The majority of consumers only see what they immediately pay. But, that $3.49 loaf of bread was more than just compensation for its production and distribution.
It came at the cost of biodiversity now lost to future generations because their predecessors demanded constant, instant gratification and endless growth to keep prices low. Everyone could have as much of anything as they desired. All they ever saw were some digits on a price tag stuck to a plastic package.
“But in the past three centuries, exponential human population growth has led to a 500% expansion in the extent of cropland and pasture world-wide (see box 1, figure a). In Europe and North America, unchecked agricultural development has already transformed many natural habitats and depleted their biodiversity. Similar transformation is now underway in the tropics, where most of the world’s biodiversity is found, with huge implications for both wildlife populations and ecosystem functioning. Endemic Bird Areas (EBAs), globally important centres of biodiversity, are under above-average threat from agricultural expansion (box 1, figure b). As tropical forests are the predominant natural habitat in EBAs, this tells us that they too are particularly threatened by agriculture.”
Maybe it was the prior centuries of mass deaths from wars and famines that have caused a more destructive humanist overreaction where we are bound for more of the same, but on a global scale.

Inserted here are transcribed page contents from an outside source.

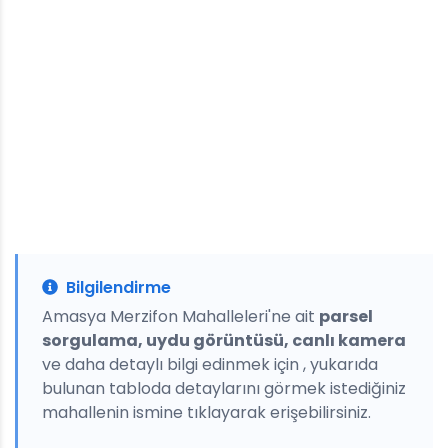
Bilgilendirme
Amasya Merzifon Mahalleleri'ne ait
parsel
sorgulama, uydu görüntüsü, canlı kamera
ve daha detaylı bilgi edinmek için , yukarıda
bulunan tabloda detaylarını görmek istediğiniz
mahallenin ismine tıklayarak erişebilirsiniz.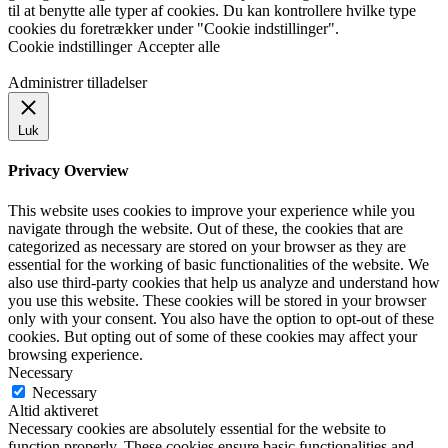
til at benytte alle typer af cookies. Du kan kontrollere hvilke type
cookies du foretrækker under "Cookie indstillinger".
Cookie indstillinger
Accepter alle
Administrer tilladelser
Luk
Privacy Overview
This website uses cookies to improve your experience while you
navigate through the website. Out of these, the cookies that are
categorized as necessary are stored on your browser as they are
essential for the working of basic functionalities of the website. We
also use third-party cookies that help us analyze and understand how
you use this website. These cookies will be stored in your browser
only with your consent. You also have the option to opt-out of these
cookies. But opting out of some of these cookies may affect your
browsing experience.
Necessary
Necessary
Altid aktiveret
Necessary cookies are absolutely essential for the website to
function properly. These cookies ensure basic functionalities and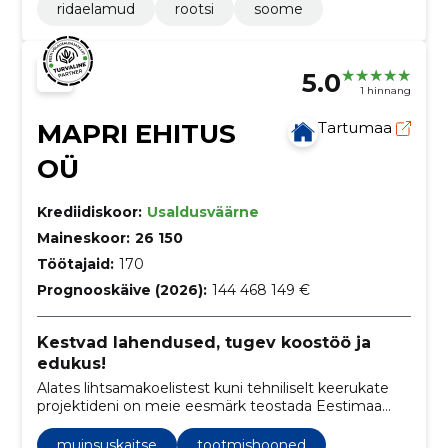
ridaelamud
rootsi
soome
5.0
1 hinnang
MAPRI EHITUS
Tartumaa
OÜ
Krediidiskoor:
Usaldusväärne
Maineskoor:
26 150
Töötajaid:
170
Prognooskäive (2026):
144 468 149 €
Kestvad lahendused, tugev koostöö ja
edukus!
Alates lihtsamakoelistest kuni tehniliselt keerukate
projektideni on meie eesmärk teostada Eestimaa
pinnal kestvaid lahendusi. Kogu projektitsükli vältel
toimub tihe koostöö tellijaga. Selline lähenemine
muinsuskaitse
tootmishooned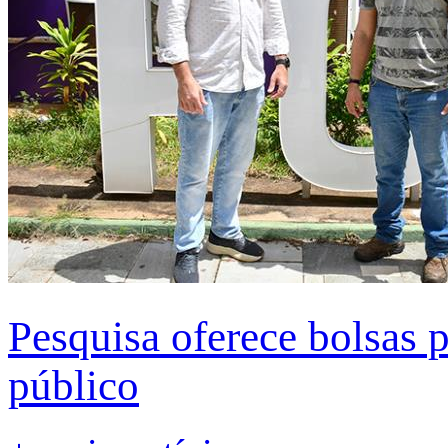
Pesquisa oferece bolsas 
público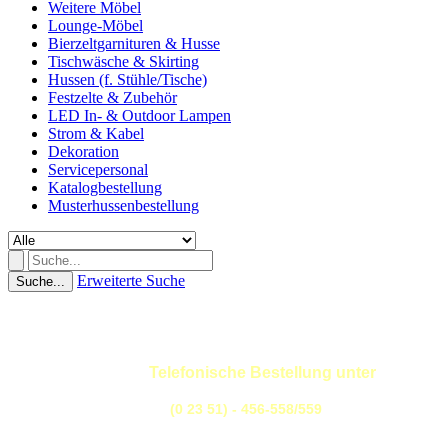
Weitere Möbel
Lounge-Möbel
Bierzeltgarnituren & Husse
Tischwäsche & Skirting
Hussen (f. Stühle/Tische)
Festzelte & Zubehör
LED In- & Outdoor Lampen
Strom & Kabel
Dekoration
Servicepersonal
Katalogbestellung
Musterhussenbestellung
Erweiterte Suche
Suche...
Telefonische Bestellung unter
(0 23 51) - 456-558/559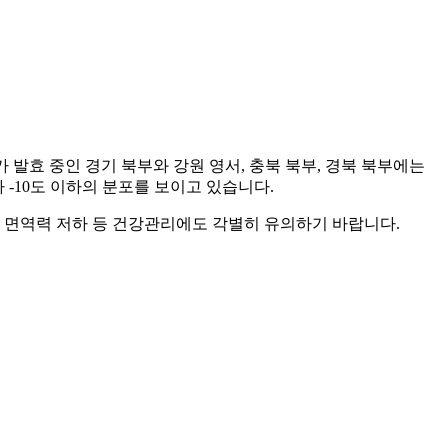
발효 중인 경기 북부와 강원 영서, 충북 북부, 경북 북부에는
 -10도 이하의 분포를 보이고 있습니다.
서 면역력 저하 등 건강관리에도 각별히 유의하기 바랍니다.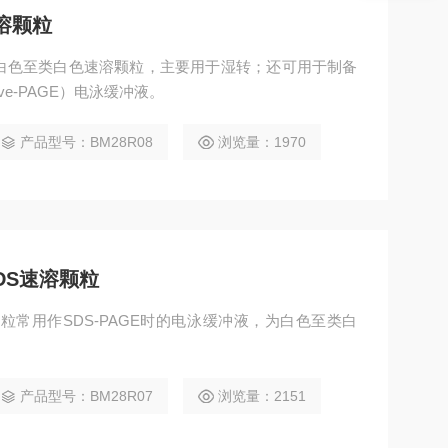
速溶颗粒
溶颗粒为白色至类白色速溶颗粒，主要用于湿转；还可用于制备
ve-PAGE）电泳缓冲液。
产品型号：BM28R08
浏览量：1970
-SDS速溶颗粒
DS速溶颗粒常用作SDS-PAGE时的电泳缓冲液，为白色至类白
产品型号：BM28R07
浏览量：2151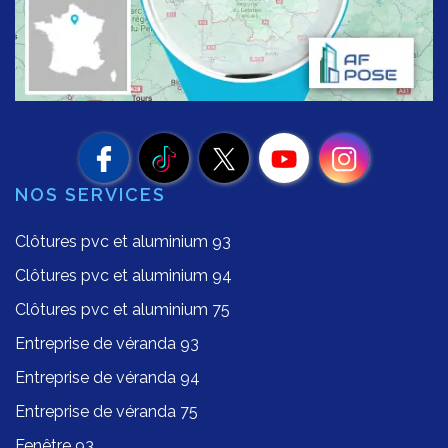
NOS SERVICES
Clôtures pvc et aluminium 93
Clôtures pvc et aluminium 94
Clôtures pvc et aluminium 75
Entreprise de véranda 93
Entreprise de véranda 94
Entreprise de véranda 75
Fenêtre 93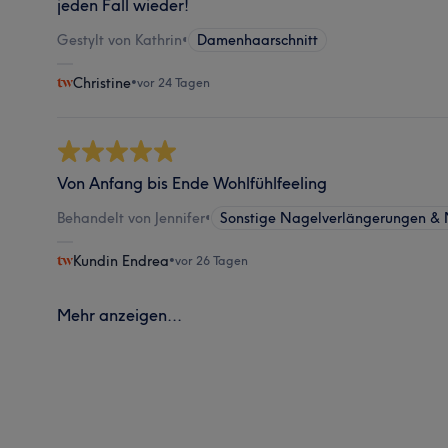
jeden Fall wieder!
Gestylt von Kathrin
•
Damenhaarschnitt
Christine
•
vor 24 Tagen
Von Anfang bis Ende Wohlfühlfeeling
Behandelt von Jennifer
•
Sonstige Nagelverlängerungen & 
Kundin Endrea
•
vor 26 Tagen
Mehr anzeigen...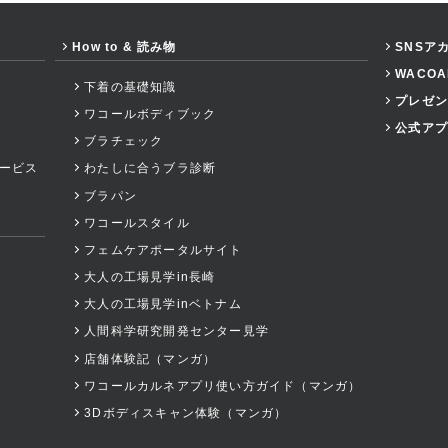
How to & 読み物
SNSア
WACO
下着の基礎知識
プレゼン
ワコールボディブック
公式アプ
ブラチェック
ービス
わたしに合うブラ診断
ブラパン
ワコールスタイル
フェムケアポータルサイト
大人の工場見学in長崎
大人の工場見学inベトナム
人間科学研究開発センター見学
店舗体験記（マンガ）
ワコールカルネアプリ使い方ガイド（マンガ）
3Dボディスキャン体験（マンガ）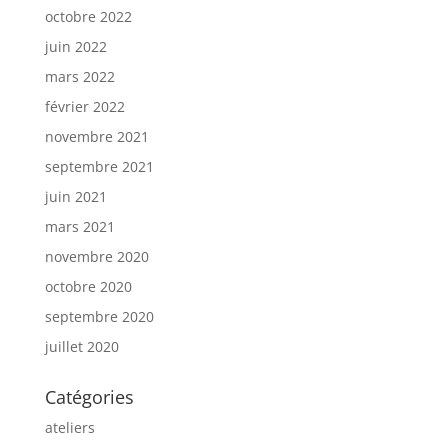
octobre 2022
juin 2022
mars 2022
février 2022
novembre 2021
septembre 2021
juin 2021
mars 2021
novembre 2020
octobre 2020
septembre 2020
juillet 2020
Catégories
ateliers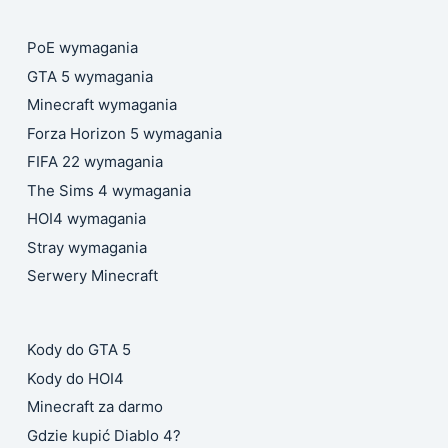
PoE wymagania
GTA 5 wymagania
Minecraft wymagania
Forza Horizon 5 wymagania
FIFA 22 wymagania
The Sims 4 wymagania
HOI4 wymagania
Stray wymagania
Serwery Minecraft
Kody do GTA 5
Kody do HOI4
Minecraft za darmo
Gdzie kupić Diablo 4?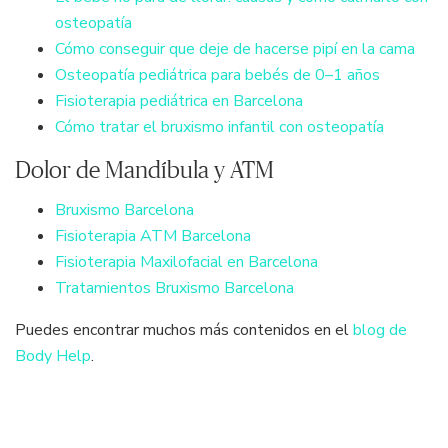
osteopatía
Cómo conseguir que deje de hacerse pipí en la cama
Osteopatía pediátrica para bebés de 0–1 años
Fisioterapia pediátrica en Barcelona
Cómo tratar el bruxismo infantil con osteopatía
Dolor de Mandíbula y ATM
Bruxismo Barcelona
Fisioterapia ATM Barcelona
Fisioterapia Maxilofacial en Barcelona
Tratamientos Bruxismo Barcelona
Puedes encontrar muchos más contenidos en el
blog de
Body Help
.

Unlike so many species that thanks to our careless expansion have recently vanished, mankind was never endangered in the past, leading us to understand our overreaction is irrational.
Following the age of industrialization and emotional panic, world population on its tiny incline suddenly shot straight upward. Now it is clear that excessive food production is not needed for anything and is costing us dearly.
“Over the past 20 years a dramatic transition has altered the diet and health of hundreds of millions of people across the Third World. For most developing nations, obesity has emerged as a more serious health threat than hunger. In countries such as Mexico, Egypt and South Africa, more than half the adults are either overweight (possessing a body mass index, or BMI, of 25 or higher) or obese (possessing a BMI of 30 or higher). In virtually all of Latin America and much of the Middle East and North Africa, at least one out of four adults is overweight.”
The proposed global Carbon Tax to prevent climate change and thus human deaths has been making headlines. This idea is like trimming a tree by clipping only one outer branch.
The trunk, our overproduction of food, is an insane reaction against our fantasy of too many human deaths.
The trunk is where a more effective control mechanism can be applied. One proposal is to apply a tax at the mass industrial food production source and let the damage mitigation flow outward to all points from that primary source point.
The Carbon Tax controls only an end point far from primary sources of output, only adjustable after damage along the way has occurred.
Worse, the Carbon Tax only indirectly impacts, and only after the fact, so many of the symptoms outlined above that are caused by overproducing: pollution, overpopulation, obesity, poisoning people, destruction of the biosphere and the dieoff of species.